Terkait harga, Munah menegaskan bahwa genteng tanah liat sebenarnya tidak jauh berbeda dengan atap seng. Untuk genteng produksi Jatiwangi, harga berkisar antara Rp3.500 hingga Rp4.500 per buah, tergantung kualitas dan ukuran.
“Kalau dari sisi harga itu sebenarnya hampir sama. Yang membedakan mungkin di tukangnya saja, karena seng lebih cepat dipasang. Tapi kalau dilihat jangka panjang, genteng tanah jauh lebih awet,” jelasnya.
Munah menambahkan, genteng tanah liat telah digunakan sejak zaman kolonial Belanda dan terbukti memiliki daya tahan tinggi. Bahkan, genteng bekas bangunan tua masih memiliki nilai jual.
“Genteng tanah itu tahan lama. Genteng jadul dari bongkaran kota tua saja masih bagus dan estetik. Kalau seng atau genteng metal, ada masanya, sekian puluh tahun pasti rusak,” tuturnya.
Munah mengaku, menjadi salah satu pihak yang paling antusias saat pertama kali mendengar wacana program gentengisasi dari Presiden Prabowo.
Sebagai pelaku usaha yang telah puluhan tahun berkecimpung di dunia genteng, ia merasa program ini membawa angin segar.
“Waktu pertama dengar, saya senang banget. Kalau ditanya, mungkin saya salah satu yang paling antusias. Karena memang ini bidang kami,” ujarnya sambil tersenyum.
Meski program tersebut masih tergolong baru dan belum sepenuhnya berjalan, Munah mulai merasakan adanya pergerakan pasar, terutama dari sektor proyek perumahan.
“Memang belum ada pembelian langsung dari program pemerintah, karena ini masih baru. Tapi dari proyek-proyek perumahan, kelihatan mulai bergerak lagi. Bahkan tadi pagi saja sudah ada tiga pembeli,” ungkapnya.
Ia berharap ke depan pergerakan ini semakin meningkat, terlebih jika pemerintah turut memberikan subsidi dan memprioritaskan pembelian genteng dari daerah-daerah sentra produksi.
“Saya harap kalau gentengisasi ini disubsidi, pemerintah membeli genteng dari daerah. Jadi perputaran ekonomi terus berjalan, dari pabrik kecil sampai distributor,” pungkasnya.

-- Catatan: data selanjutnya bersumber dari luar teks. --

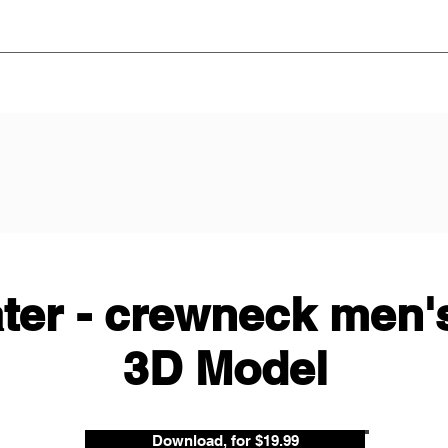
ter - crewneck men's
3D Model
Download, for $19.99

Munah juga mengenang, masa-masa sulit ketika penjualan genteng mengalami penurunan drastis pada beberapa bulan lalu.
Ia mengaku tidak mengetahui secara pasti penyebabnya, namun hampir semua pedagang merasakan hal yang sama.
“Beberapa bulan lalu itu benar-benar gubrak, turun drastis. Bukan cuma saya, pedagang lain juga bilang begitu,” katanya.

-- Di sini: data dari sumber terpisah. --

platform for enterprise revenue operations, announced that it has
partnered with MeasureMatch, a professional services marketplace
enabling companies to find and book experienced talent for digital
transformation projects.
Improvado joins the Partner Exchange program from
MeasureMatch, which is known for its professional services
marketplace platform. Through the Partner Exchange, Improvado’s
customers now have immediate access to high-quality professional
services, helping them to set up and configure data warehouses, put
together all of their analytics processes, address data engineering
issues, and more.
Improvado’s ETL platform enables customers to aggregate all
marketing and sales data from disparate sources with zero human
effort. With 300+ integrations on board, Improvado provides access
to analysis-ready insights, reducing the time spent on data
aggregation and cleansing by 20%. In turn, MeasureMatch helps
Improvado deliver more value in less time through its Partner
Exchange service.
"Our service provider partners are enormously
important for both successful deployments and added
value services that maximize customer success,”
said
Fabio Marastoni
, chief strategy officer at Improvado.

Diketahui, Munah telah menekuni usaha genteng sejak tahun 2004 di Sukabumi, sebelum akhirnya pindah dan membuka usaha di Bogor pada 2007.

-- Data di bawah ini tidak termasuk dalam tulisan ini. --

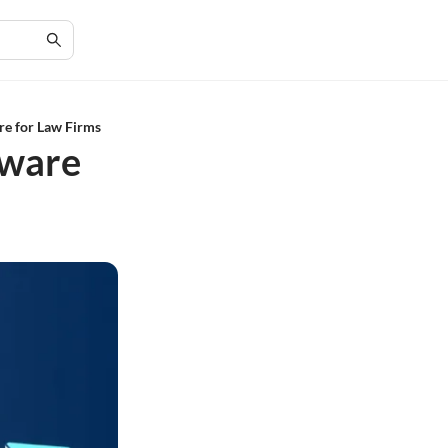
re for Law Firms
tware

Usaha tersebut telah dijalani secara turun-temurun dan menjadi sumber penghidupan utama keluarganya.
Dengan adanya rencana program gentengisasi nasional, Munah berharap roda perekonomian pelaku usaha genteng kembali berputar dan memberikan harapan baru bagi industri genteng tanah liat di Indonesia.